Moving Defendants respond that the second amended complaint “makes no suggestion of a veil piercing theory.” (Doc. 166, at 17). Also, that Little Walker was formed in August 2019, not December 2019, but regardless, the timing in which Little Walker was formed is “immaterial as to whether the veil should be pierced, and does not speak to any material factor,” of the piercing the corporate veil analysis. (Doc. 166, at 29). Further, that Plaintiff has failed to plead any allegations sufficient to pierce the corporate veil to hold Gutman and Rohinsky personally liable. (Doc. 166, at 27). Again, the Court agrees.

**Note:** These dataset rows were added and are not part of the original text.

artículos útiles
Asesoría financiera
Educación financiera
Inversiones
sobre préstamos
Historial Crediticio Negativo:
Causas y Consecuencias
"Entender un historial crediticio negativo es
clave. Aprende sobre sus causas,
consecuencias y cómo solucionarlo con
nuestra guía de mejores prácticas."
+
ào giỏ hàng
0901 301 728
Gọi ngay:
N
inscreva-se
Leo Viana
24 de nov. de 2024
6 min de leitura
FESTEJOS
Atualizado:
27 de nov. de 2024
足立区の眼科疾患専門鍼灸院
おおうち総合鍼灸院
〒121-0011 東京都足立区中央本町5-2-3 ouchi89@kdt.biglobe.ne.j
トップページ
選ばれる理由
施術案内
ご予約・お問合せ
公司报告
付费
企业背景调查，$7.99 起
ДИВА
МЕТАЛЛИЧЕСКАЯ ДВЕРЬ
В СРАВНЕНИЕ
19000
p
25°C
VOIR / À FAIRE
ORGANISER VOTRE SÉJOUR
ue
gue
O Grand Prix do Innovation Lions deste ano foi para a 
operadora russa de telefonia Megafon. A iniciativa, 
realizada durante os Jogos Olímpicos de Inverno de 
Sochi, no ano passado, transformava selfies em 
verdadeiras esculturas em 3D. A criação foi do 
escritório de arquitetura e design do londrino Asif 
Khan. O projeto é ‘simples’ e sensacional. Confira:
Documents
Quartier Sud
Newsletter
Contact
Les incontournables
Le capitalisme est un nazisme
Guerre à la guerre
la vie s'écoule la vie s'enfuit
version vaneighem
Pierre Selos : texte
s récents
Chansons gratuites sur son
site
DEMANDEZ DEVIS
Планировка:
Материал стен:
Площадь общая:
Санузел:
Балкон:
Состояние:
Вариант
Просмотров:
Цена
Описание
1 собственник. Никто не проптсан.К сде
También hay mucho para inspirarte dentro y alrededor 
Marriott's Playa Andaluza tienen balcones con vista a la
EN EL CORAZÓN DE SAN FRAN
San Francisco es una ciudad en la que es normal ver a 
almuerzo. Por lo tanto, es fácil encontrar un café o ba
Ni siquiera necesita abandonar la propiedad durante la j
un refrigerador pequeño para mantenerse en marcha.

According to the Report, the “second amended complaint is completely devoid of any well-pleaded facts which would justify the extraordinary remedy of piercing the corporate veil. There are simply no factual averments which would suggest that the corporate form of Little Walker Holdings, LLC, should be disregarded.” (Doc. 155, at 21). To pierce the corporate veil under Pennsylvania law, the Court must consider whether there is: “undercapitalization, failure to adhere to corporate formalities, substantial intermingling of corporate and personal affairs and use of the corporate form to perpetuate a fraud.'” Chaleplis v. Karloutsos, No. 21- 1492, 2022 WL 95691, at *13 (E.D. Pa. Jan. 10, 2022) (citing Lumax Indus., Inc. v. Aultman, 669 A.2d 893, 895 (Pa. 1995). Upon review of the second amended complaint, this Court concurs with the Report that Plaintiff offers no averments beyond conclusory allegations to support that piercing the corporate veil is appropriate in this case. In her objections, Plaintiff fails to cite any allegations from her second amended complaint to suggest otherwise. Accordingly, Plaintiff's objections relating to piercing the corporate veil are overruled.
IV. Conclusion
The court has reviewed the Report and Recommendation of Magistrate Judge Carlson and agrees with its conclusions. (Doc. 155). The Report is therefore adopted as the decision of this Court. Plaintiff's Objections to the Report are OVERRULED. (Doc. 155; Doc. 159). Defendants' motions to dismiss is GRANTED. (Doc. 120). Moving Defendants are DISMISSED from this action. An appropriate Order follows.